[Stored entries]
= = = = = = =
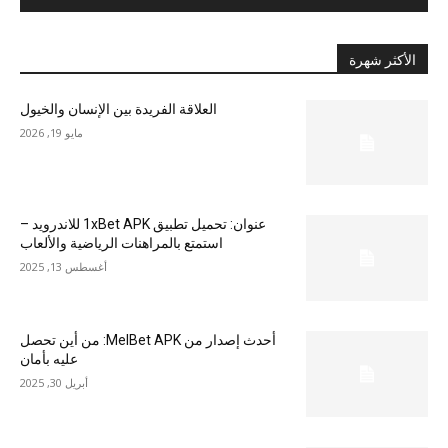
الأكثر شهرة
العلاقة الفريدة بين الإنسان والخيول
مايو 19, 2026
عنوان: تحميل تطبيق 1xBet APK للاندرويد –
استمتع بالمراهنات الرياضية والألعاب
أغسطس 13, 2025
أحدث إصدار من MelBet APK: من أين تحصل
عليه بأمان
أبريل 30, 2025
= = = = = = =
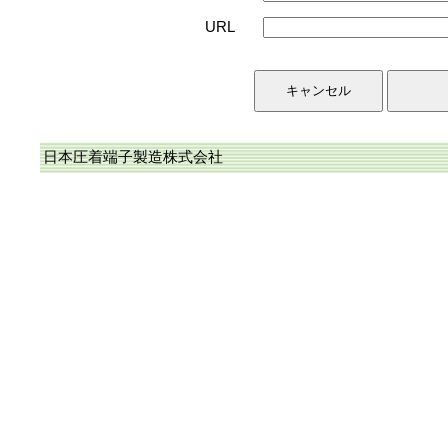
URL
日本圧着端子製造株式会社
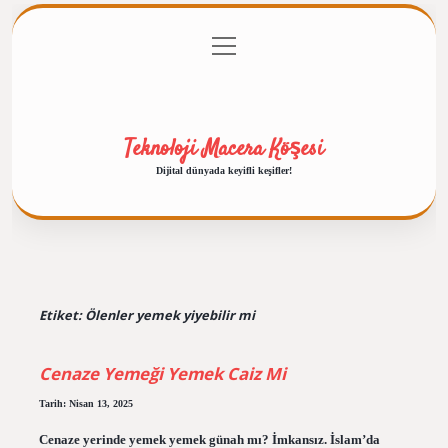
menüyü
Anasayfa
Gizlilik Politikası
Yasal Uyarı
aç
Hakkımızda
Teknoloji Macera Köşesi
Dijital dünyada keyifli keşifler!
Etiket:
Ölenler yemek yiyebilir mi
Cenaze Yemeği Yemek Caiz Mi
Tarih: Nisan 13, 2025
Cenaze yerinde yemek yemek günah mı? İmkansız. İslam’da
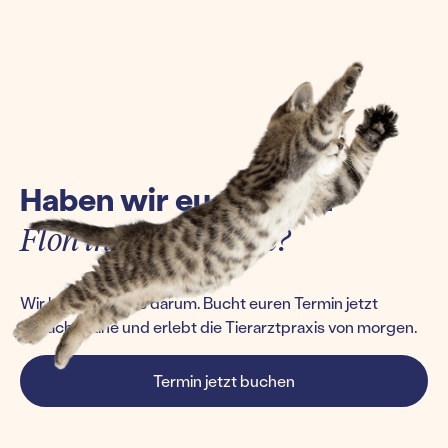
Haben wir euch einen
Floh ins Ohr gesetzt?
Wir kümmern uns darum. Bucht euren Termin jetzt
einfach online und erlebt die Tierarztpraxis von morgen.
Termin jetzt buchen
= = = = = = =
TASK BRIEF:
Copy range, inclusive: the line holding "الأكثر شهرة" to the line holding "أبريل 30, 2025". Reproduce exactly those lines of the records above and no others.

REPLY:
الأكثر شهرة
العلاقة الفريدة بين الإنسان والخيول
مايو 19, 2026
عنوان: تحميل تطبيق 1xBet APK للاندرويد –
استمتع بالمراهنات الرياضية والألعاب
أغسطس 13, 2025
أحدث إصدار من MelBet APK: من أين تحصل
عليه بأمان
أبريل 30, 2025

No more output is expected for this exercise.